Uczestnicy spotkania zadrżeli.
- „Makaron za symboliczną michę zupy cebulowej sprzedał naszą wielką europejską sprawę.” powiedział były szef sztabu Ligawy, Adam „Agent” Pediatrowicz - „Elektrownia atomowa, parę łodzi podwodnych i nagle jest wielkim przyjacielem Klęczysława, jeszcze obiecają mu zakup tych Nielotów - Karakanów i gotów wylizać kuwetę kota prezesa”

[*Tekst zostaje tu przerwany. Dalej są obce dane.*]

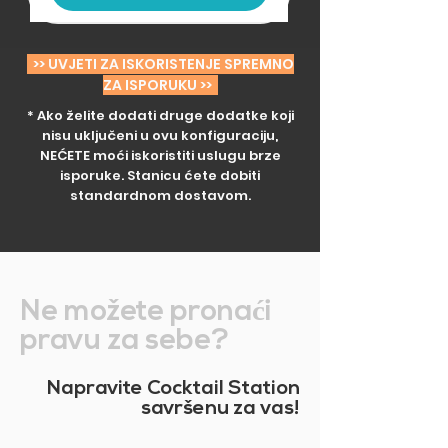
>> UVJETI ZA ISKORISTENJE SPREMNO
ZA ISPORUKU >>​
* Ako želite dodati druge dodatke koji
nisu uključeni u ovu konfiguraciju,
NEĆETE moći iskoristiti uslugu brze
isporuke. Stanicu ćete dobiti
standardnom dostavom.​
Ne možete prona
ć
i
pravu za sebe?​
Napravite Cocktail Station
savršenu za vas!​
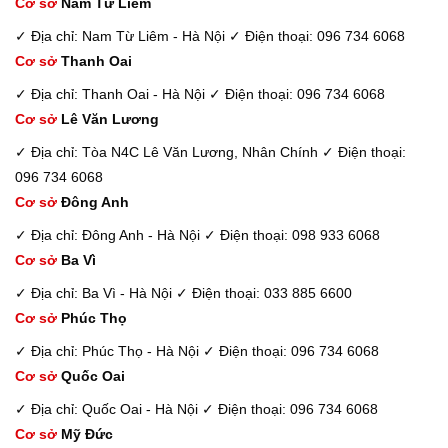
Cơ sở
Nam Từ Liêm
✓ Địa chỉ: Nam Từ Liêm - Hà Nội
✓ Điện thoại: 096 734 6068
Cơ sở
Thanh Oai
✓ Địa chỉ: Thanh Oai - Hà Nội
✓ Điện thoại: 096 734 6068
Cơ sở
Lê Văn Lương
✓ Địa chỉ: Tòa N4C Lê Văn Lương, Nhân Chính
✓ Điện thoại:
096 734 6068
Cơ sở
Đông Anh
✓ Địa chỉ: Đông Anh - Hà Nội
✓ Điện thoại: 098 933 6068
Cơ sở
Ba Vì
✓ Địa chỉ: Ba Vì - Hà Nội
✓ Điện thoại: 033 885 6600
Cơ sở
Phúc Thọ
✓ Địa chỉ: Phúc Thọ - Hà Nội
✓ Điện thoại: 096 734 6068
Cơ sở
Quốc Oai
✓ Địa chỉ: Quốc Oai - Hà Nội
✓ Điện thoại: 096 734 6068
Cơ sở
Mỹ Đức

- „…kolbami w drzwi załomocą….” – dobiegł zza ściany głos Altanki w stanie szczytowej egzaltacji
- „Jest jeszcze gorzej” powiedział Żerwiński, znany poseł i lider Mobilizacji ziemi mazowieckiej próbując zagłuszyć odgłosy wydawane przez prezesa - elekta – „ten hipokryta, strażnik kuwety, Adrian Siuda próbuje odebrać nam głosy środowiska QWERTY. Zapowiedział, że nie tylko popiera związki partnerskie, ale że nawet zawsze to robił.” - dodał. - „Choć nigdy nie ujawnił z kim” – pomyślał.
- „Nic dziwnego – zauważył arcystrateg partii Nitrogen.- „w partii Zakonu Upustu związkowców partnerskich jest więcej niż w osobistym kalendarzyku Roberta Muchonia z Przednówka”.
- „To co robimy ? - zapytała pociągając nosem kandydatka na lidera klęski całej opozycji Ligawa - „Zabrali nam straszenie Europą, zabrali QWERTY, co nam teraz pozostanie ?”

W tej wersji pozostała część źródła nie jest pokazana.